©2018 by Reject The Framework. Proudly created with Wix.com

What's On & Off The Table

What’s on the Table

  • As the Indian Act is replaced, Indigenous self-governing bodies will take over certain jurisdictions currently under federal and provincial control.

  • The Federal Government has stated that they see “...the scope of Aboriginal jurisdiction as likely extending to matters that are internal to the group, integral to its distinct Aboriginal culture, and essential to its operation as a government or institution.”

  • Jurisdictions up for negotiation includes:

    • Establishment of governing structures, elections, and leadership selection processes.

    • Membership, adoption, and child welfare.

    • Education, health, and social service provision.

    • Administration and enforcement of laws which may include certain criminal laws.

    • Policing, penitentiary, and parole.

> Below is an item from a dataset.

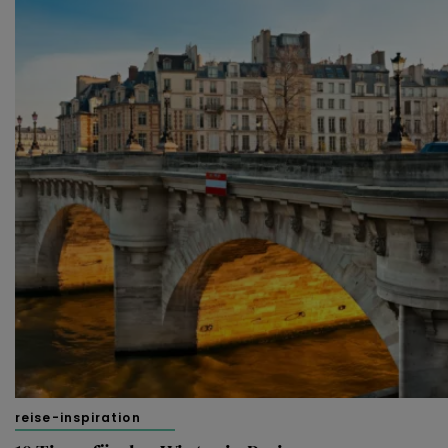
reise-inspiration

    • Environmental protection and assessment, fisheries co-management, and gaming.

What’s not on the Table

  • First Nations who agree to enter an Indigenous Self-Government arrangement would have authority delegated to them by the central government and would be subject to the Canadian Constitution (3rd order of government).

  • This is not full sovereignty and it would therefore be impossible to have a true nation-to-nation relationship with other governments or fully exercise:

    • The right to self-determination.

    • Free, prior, and informed consent on First Nations traditional territory.

    • The right to have treaties recognized as international instruments.

    • Pre-existing jurisdiction and inherent rights.

  • The Rights Framework, as guided by the 10 Principles, is the Federal Government’s attempt to harmonize a watered-down version of UNDRIP with Canadian law. Full implementation of UNDRIP is also off the table.

  • Questions regarding Aboriginal title, treaty obligations, land rights, and resources sharing have been sidelined to avoid recognizing substantive forms of First Nations jurisdiction.